Understand the behavior impact
Almost any change requires altering behavior in order to change. Here are some examples of behavior change drivers:
- The organization changes one or more of its business processes, causing the people who use them to interact differently.
- The organization restructures, causing former relationships to give way to new partnerships. Employees must now build new working relationships.
- One company acquires another often causing two different cultures to come together. Employees must understand the behaviors and norms of their new colleagues and adjust their own to work together effectively.
Effective sponsors understand the need for behavior changes early and determines how behaviors must be altered, models the new behaviors to the organization, and speaks openly about the changes.
Repeatedly communicate
Communications experts say that employees need to hear a message seven to ten times to fully comprehend. Sponsors and their leadership teams must regularly emphasize the why, what, and how of the change.
- Why: Discuss the business drivers causing the change. Define the value to the business. Describe how it fits into the overall organizational strategy. Communicate the downside effect if the organization doesn’t change.
- What: Define the impact to the organization. Describe how jobs will change. Define how roles will interact differently. Estimate job increases or decreases. Describe how things will be different.
- How: Explain how the change will impact individual roles. Specify support mechanisms available during and after the change. Identify new metrics and how they’ll be measured.
Avoid cross-functional dysfunction
The most effective teams don’t wait for the “boss” to resolve conflicts, they do it themselves. They are not afraid to call out behavior that doesn’t align with the direction of the team, and actively acknowledge when team members make progress.
“The most effective teams don’t wait for the “boss” to resolve conflicts, they do it themselves.

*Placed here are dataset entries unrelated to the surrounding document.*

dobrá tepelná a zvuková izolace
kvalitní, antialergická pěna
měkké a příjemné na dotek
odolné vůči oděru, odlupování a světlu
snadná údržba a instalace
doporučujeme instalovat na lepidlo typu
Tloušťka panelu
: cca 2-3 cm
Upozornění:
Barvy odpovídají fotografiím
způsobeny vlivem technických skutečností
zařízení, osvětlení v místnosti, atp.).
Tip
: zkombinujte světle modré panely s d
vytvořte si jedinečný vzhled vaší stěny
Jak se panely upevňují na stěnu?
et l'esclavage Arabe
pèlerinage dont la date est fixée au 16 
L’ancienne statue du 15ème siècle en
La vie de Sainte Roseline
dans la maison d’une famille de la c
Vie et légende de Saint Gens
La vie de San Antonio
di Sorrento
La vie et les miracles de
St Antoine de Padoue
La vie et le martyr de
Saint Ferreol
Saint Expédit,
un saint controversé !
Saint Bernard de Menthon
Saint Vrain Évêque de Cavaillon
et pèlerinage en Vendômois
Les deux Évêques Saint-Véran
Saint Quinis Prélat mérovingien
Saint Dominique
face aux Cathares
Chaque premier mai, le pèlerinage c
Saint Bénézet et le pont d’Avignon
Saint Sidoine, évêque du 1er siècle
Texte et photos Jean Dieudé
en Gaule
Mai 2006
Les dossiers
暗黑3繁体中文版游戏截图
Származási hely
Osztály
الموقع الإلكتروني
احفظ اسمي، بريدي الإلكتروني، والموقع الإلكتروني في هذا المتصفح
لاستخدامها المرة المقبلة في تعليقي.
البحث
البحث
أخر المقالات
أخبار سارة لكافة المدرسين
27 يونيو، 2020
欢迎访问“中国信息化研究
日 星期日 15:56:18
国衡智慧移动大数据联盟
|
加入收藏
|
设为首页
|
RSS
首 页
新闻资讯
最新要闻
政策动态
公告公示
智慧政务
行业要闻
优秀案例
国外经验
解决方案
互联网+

They are not afraid to call out behavior that doesn’t align with the direction of the team, and actively acknowledge when team members make progress.”
As a sponsor, ensure the leadership team is aligned with the expected outcomes of the change. A few questions to consider:
- Are the outcomes clearly explained? Is leadership team feedback solicited to shape the purpose and outcomes?
- Does the leadership team trust one another? Do they speak candidly about activities in their organizations, and in their personal lives as appropriate?
- Do they engage in healthy dissent? Do they challenge each other’s ideas without fear of reprisal?
- Do they seek commitment across the team to follow through on actions? Do they agree on a single owner and delivery date?
- Are they holding one another accountable? Do they follow up to ask about progress? Are they delivering?
Engage the organization through feedback
Leaders are busy. Board meetings; Stakeholder meetings; Analyst meetings; There is so much to do. To top it off, there is a large transformational change underway. The leader effectively advocates for the change. Frequent discussion occurs about the Why, What, and How of the transformation. Don’t underestimate the power of this – employees want to hear from their leader during times of change. They also want to have input.
Engage employees so they become the ultimate owners and drivers of the change. Consider a few of the following ideas, and in all cases, incorporate feedback as appropriate into the program.
- Develop a change agent network. This is a group of employees who advocate the change at lower levels of the organization. Meet with them regularly to exchange information about progress and obtain feedback.
- Hold town hall meetings. Develop regular employee forums where they can interface directly with the leader, ask questions about the change, and receive feedback about progress.
- Hold focused meetings or lunches with a few employees at a time. Learn about concerns, dispel rumors, and ask for input.
- Conduct surveys. Conduct readiness assessments to obtain confidential feedback about the program. Use these opportunities to share the message.
Summary
These are the methods I’ve seen leaders use most frequently to help employees embrace change and drive it to greater success. The underlying principles are to speak candidly, advocate the purpose and outcomes, genuinely seek and apply feedback, and engage employees to help design, implement and institutionalize the change.